(RECORDS TO USE begins)

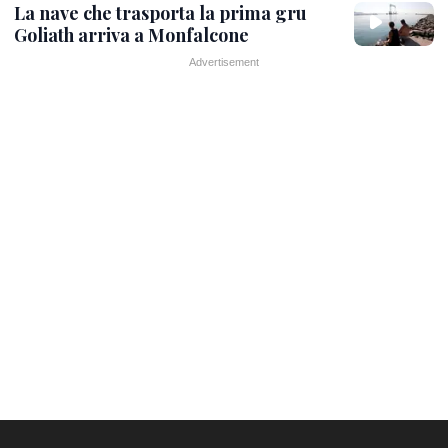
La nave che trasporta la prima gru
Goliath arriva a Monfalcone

(RECORDS TO USE ends)
(RECORDS TO USE begins)

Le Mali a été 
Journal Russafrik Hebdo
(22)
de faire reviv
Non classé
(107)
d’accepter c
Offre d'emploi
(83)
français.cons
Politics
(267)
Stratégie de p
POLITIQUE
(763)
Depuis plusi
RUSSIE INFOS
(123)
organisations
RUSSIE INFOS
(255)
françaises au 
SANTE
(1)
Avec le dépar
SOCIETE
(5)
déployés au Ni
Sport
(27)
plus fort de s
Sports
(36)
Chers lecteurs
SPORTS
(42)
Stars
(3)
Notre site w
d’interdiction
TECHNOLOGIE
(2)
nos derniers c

(RECORDS TO USE ends)

## WHAT IS EXPECTED
Where the data above reaches the line holding "La nave che trasporta la prima gru", begin printing, and stop after the line holding "Goliath arriva a Monfalcone". Each line must be reproduced exactly, with nothing else added.

## YOUR SOLUTION
La nave che trasporta la prima gru
Goliath arriva a Monfalcone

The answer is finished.